#### [Aim of the exercise]
Scan the entries and copy each line where the word "staticText" is present.
+++
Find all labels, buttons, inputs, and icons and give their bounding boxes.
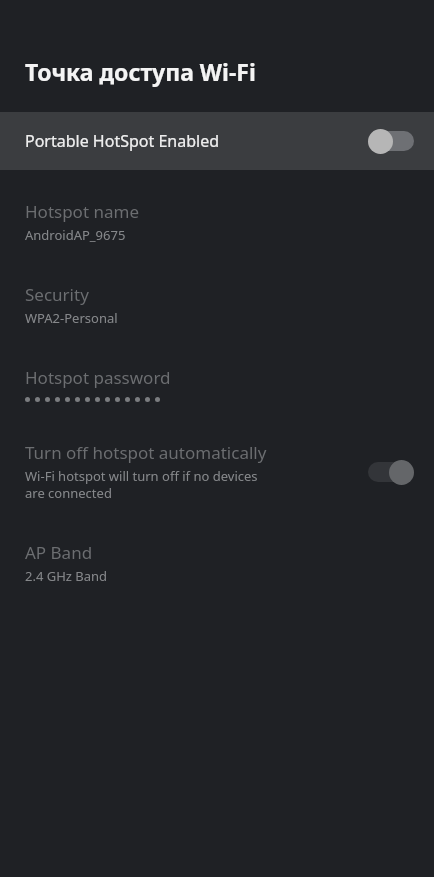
button[interactable]: Turn off hotspot automatically (0, 428, 434, 515)
staticText: Wi-Fi hotspot will turn off if no device… (25, 467, 275, 502)
staticText: Hotspot name (25, 200, 139, 223)
staticText: Security (25, 283, 89, 306)
staticText: AndroidAP_9675 (25, 226, 126, 244)
staticText: WPA2-Personal (25, 309, 118, 327)
button[interactable]: Portable HotSpot Enabled (0, 112, 434, 170)
staticText: Turn off hotspot automatically (25, 441, 267, 464)
button[interactable]: Hotspot name (0, 187, 434, 257)
staticText: Hotspot password (25, 366, 171, 389)
button[interactable]: AP Band (0, 528, 434, 598)
staticText: AP Band (25, 541, 93, 564)
other: Toggle portable hotspot (368, 128, 414, 154)
staticText: Точка доступа Wi-Fi (25, 56, 256, 87)
button[interactable]: Security (0, 270, 434, 340)
button[interactable]: Hotspot password (0, 353, 434, 415)
staticText: Portable HotSpot Enabled (25, 130, 368, 152)
staticText: 2.4 GHz Band (25, 567, 108, 585)
other: Toggle turn off hotspot automatically (368, 459, 414, 485)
+++
#### [Answer section]
staticText: Wi-Fi hotspot will turn off if no device… (25, 467, 275, 502)
staticText: Hotspot name (25, 200, 139, 223)
staticText: Security (25, 283, 89, 306)
staticText: AndroidAP_9675 (25, 226, 126, 244)
staticText: WPA2-Personal (25, 309, 118, 327)
staticText: Turn off hotspot automatically (25, 441, 267, 464)
staticText: Hotspot password (25, 366, 171, 389)
staticText: AP Band (25, 541, 93, 564)
staticText: Точка доступа Wi-Fi (25, 56, 256, 87)
staticText: Portable HotSpot Enabled (25, 130, 368, 152)
staticText: 2.4 GHz Band (25, 567, 108, 585)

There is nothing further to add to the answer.